A: I went through a breakup on the same day I was hired to become The Post's wedding reporter -- and of course I was 30 at the time.
During my four years on the beat I went through all the stages of romance -- heartbreak, healing, dating, commitment and finally marriage. Through it all, the people I was interviewing -- more than 200 couples and scores of experts -- were profoundly shaping my approach to relationships.
By the end I had gathered this amazing collection of insights from actual couples and from the scientific community about what makes love works. It had a huge impact on my own life and I felt a real sense of obligation to pass along the gift I'd been given.
To me, The Real Thing has a double meaning. We're all looking for "the real thing," the person with whom we want to build a life. But this book is also meant to talk about the real thing when it comes to relationships -- not just the fairy tales we find in movies.
Q: You mix in your own personal experiences with those of other people. How did you decide on the right blend of the personal and the journalistic?
A: I had real reservations about writing about myself. But I needed readers to know that I was a reliable, honest guide through this territory.
Relationship books often fall into two categories -- those that promise some quick solution to all your problems and those that are too wonky and dry to get through.
I wanted this book to contain all the pieces of information that I found valuable and to convey them in a way that was entertaining and fun. That's why the lessons are told through the stories of couples I met, with my own experiences thrown in for good measure.
Q: You write, “My husband always laughs when people refer to me as a relationship expert.” Would you consider yourself one, and what are some of the most important lessons you’ve learned from wedding reporting?
A: I'm a journalist. And for four years I intently studied relationships for a living. So I suppose that makes me an expert in the same way a science writer or war correspondent would be considered an expert on their particular area of coverage.
I think the single most important lesson I took away was that we can learn to be good at love. And that maybe we have to learn in order to be good at love and to increase our chances of having a successful relationship.

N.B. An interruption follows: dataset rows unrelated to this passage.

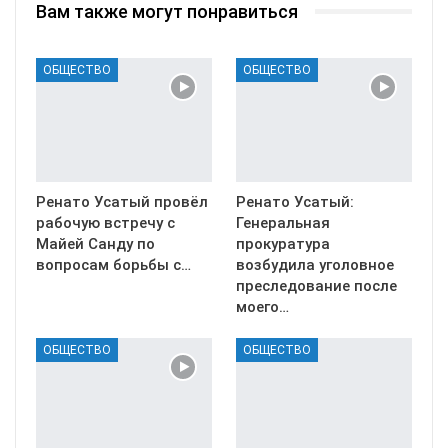
Вам также могут понравиться
ОБЩЕСТВО
ОБЩЕСТВО
Ренато Усатый провёл
Ренато Усатый:
рабочую встречу с
Генеральная
Майей Санду по
прокуратура
вопросам борьбы с…
возбудила уголовное
преследование после
моего…
ОБЩЕСТВО
ОБЩЕСТВО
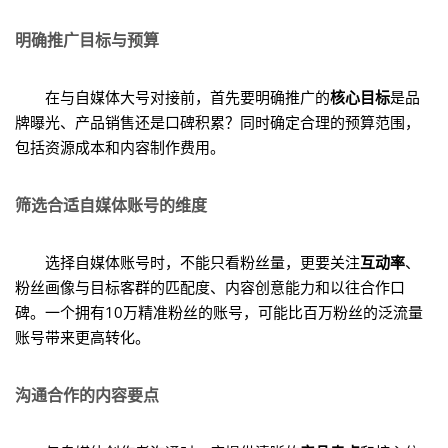
明确推广目标与预算
在与自媒体大号对接前，首先要明确推广的
核心目标
是品
牌曝光、产品销售还是口碑积累？同时确定合理的预算范围，
包括资源成本和内容制作费用。
筛选合适自媒体账号的维度
选择自媒体账号时，不能只看粉丝量，更要关注
互动率
、
粉丝画像与目标客群的匹配度、内容创意能力和以往合作口
碑。一个拥有10万精准粉丝的账号，可能比百万粉丝的泛流量
账号带来更高转化。
沟通合作的内容要点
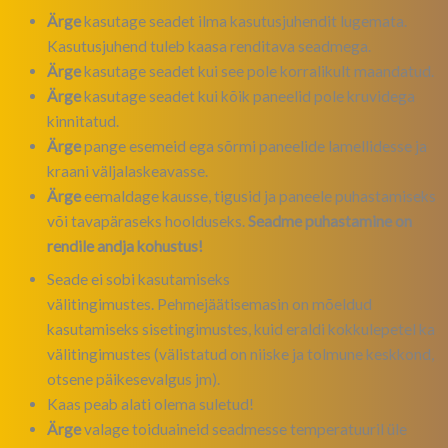
Ärge
kasutage seadet ilma kasutusjuhendit lugemata.
Kasutusjuhend tuleb kaasa renditava seadmega.
Ärge
kasutage seadet kui see pole korralikult maandatud.
Ärge
kasutage seadet kui kõik paneelid pole kruvidega
kinnitatud.
Ärge
pange esemeid ega sõrmi paneelide lamellidesse ja
kraani väljalaskeavasse.
Ärge
eemaldage kausse, tigusid ja paneele puhastamiseks
või tavapäraseks hoolduseks.
Seadme puhastamine on
rendile andja kohustus!
Seade
ei
sobi kasutamiseks
välitingimustes. Pehmejäätisemasin on mõeldud
kasutamiseks sisetingimustes, kuid eraldi kokkulepetel ka
välitingimustes (välistatud on niiske ja tolmune keskkond,
otsene päikesevalgus jm).
Kaas peab alati olema suletud!
Ärge
valage toiduaineid seadmesse temperatuuril üle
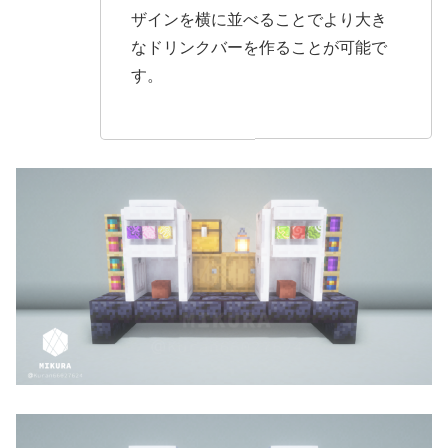
ザインを横に並べることでより大き
なドリンクバーを作ることが可能で
す。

That's a big departure from our current cultural perspective on love -- that it comes in a lightning strike and that, as long as we've found the right person, everything else magically falls into place. We hate to think this stuff isn't intuitive, or that we might need a helping hand along the way. But I think that stance is doing all of us a real disservice.
Q: Among the many couples you interviewed, have there been some particular favorites?
A: You can't make me choose! You know I love them all the same. I met so many amazing pairs -- couples who'd been together for 60 years or more, couples who'd only met a few times before getting engaged.
I covered a pagan wedding on Halloween and the vows of spiritual healers who claimed to have reached full enlightenment. I wrote about a soldier who lost both his legs in Iraq and then fell in love with a pretty hospital volunteer. Another couple married even as one of them grew weak with stage four lung cancer. The list is long.
It always felt like a great privilege to be trusted with these stories -- stories that were among the most intimate and important of any person's life. And that I knew would be passed down and absorbed into family histories.
Q: What are you working on now?
A: I'm a feature writer for the Style section of The Post and write a recurring column called "This Life," which is about "the extraordinary lives of ordinary people."
It's an opportunity for us to stop and really hear the tales of the people we sit next to on the bus or hurry past in the grocery story. The idea is that we all have something to teach each other -- we just have to pause long enough to listen.
Q: Anything else we should know?
A: The great Kelly Corrigan described The Real Thing as a field guide to relationships. I really like that. It's a light book that can be picked up and put down, but I think it has something to offer people at any stage. The lessons I collected deeply shaped my own life and I'm just grateful for the chance to share them with readers.